4.3. Hetgeen hiervoor is overwogen, brengt mee dat de omstandigheid dat een onroerende zaak niet kan worden gebruikt voor de bestemming waarvoor de belanghebbende deze aanhoudt, in dit geval als sportschool, niet in de weg staat aan het oordeel dat die zaak wordt gebruikt in de zin van artikel 220, letter a, van de Gemeentewet. De eerste klacht berust op de opvatting dat die omstandigheid zonder meer aan dergelijk gebruik in de weg staat, in ieder geval indien die omstandigheid het gevolg is van coronamaatregelen. Die opvatting is in haar algemeenheid onjuist. De klacht faalt daarom.

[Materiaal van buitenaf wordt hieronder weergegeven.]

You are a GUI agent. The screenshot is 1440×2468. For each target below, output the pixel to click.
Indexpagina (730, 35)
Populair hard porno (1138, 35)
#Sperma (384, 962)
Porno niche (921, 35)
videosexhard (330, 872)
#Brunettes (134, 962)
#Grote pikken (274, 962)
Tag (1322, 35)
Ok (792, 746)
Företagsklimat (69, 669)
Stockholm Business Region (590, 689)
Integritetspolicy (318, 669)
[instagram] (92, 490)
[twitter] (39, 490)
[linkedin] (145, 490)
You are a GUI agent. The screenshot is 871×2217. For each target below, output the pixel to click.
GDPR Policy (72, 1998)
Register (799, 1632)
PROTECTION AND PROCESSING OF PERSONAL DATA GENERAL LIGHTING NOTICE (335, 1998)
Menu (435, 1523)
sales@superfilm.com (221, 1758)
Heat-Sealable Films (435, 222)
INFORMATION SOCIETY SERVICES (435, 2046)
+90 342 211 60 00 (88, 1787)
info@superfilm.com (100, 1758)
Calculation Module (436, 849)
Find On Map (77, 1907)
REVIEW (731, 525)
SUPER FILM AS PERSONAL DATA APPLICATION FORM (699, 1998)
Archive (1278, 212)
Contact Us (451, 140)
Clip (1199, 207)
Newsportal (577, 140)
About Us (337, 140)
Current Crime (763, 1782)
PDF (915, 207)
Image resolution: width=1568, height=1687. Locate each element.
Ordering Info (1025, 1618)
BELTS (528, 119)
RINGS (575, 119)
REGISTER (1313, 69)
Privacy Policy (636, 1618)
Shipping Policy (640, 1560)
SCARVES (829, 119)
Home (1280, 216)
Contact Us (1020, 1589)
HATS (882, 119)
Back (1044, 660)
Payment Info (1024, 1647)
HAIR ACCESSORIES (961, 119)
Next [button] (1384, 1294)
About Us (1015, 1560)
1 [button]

4.4. Voor zover de tweede klacht zich richt tegen de vaststelling door het Hof van de hiervoor in 3.3.2 vermelde omstandigheden, gaat het om feitelijke oordelen die in cassatie niet op hun juistheid kunnen worden getoetst en die naar behoren zijn gemotiveerd. In zoverre faalt de klacht. De klacht faalt eveneens voor zover deze zich richt tegen het oordeel van het Hof dat onder die omstandigheden sprake was van gebruik in de zin van artikel 220, letter a, van de Gemeentewet. Dat oordeel geeft, gelet op hetgeen hiervoor in 4.2 is vooropgesteld, geen blijk van een onjuiste rechtsopvatting. Dat oordeel is ook niet onbegrijpelijk of ontoereikend gemotiveerd.
5. Proceskosten
De Hoge Raad ziet geen aanleiding voor een veroordeling in de proceskosten.
6. Beslissing
De Hoge Raad verklaart het beroep in cassatie ongegrond.
Dit arrest is gewezen door de vice-president J.A.R. van Eijsden als voorzitter, en de raadsheren M.W.C. Feteris, J. Wortel, M.T. Boerlage en A.E.H. van der Voort Maarschalk, in tegenwoordigheid van de waarnemend griffier F. Treuren, en in het openbaar uitgesproken op 18 oktober 2024.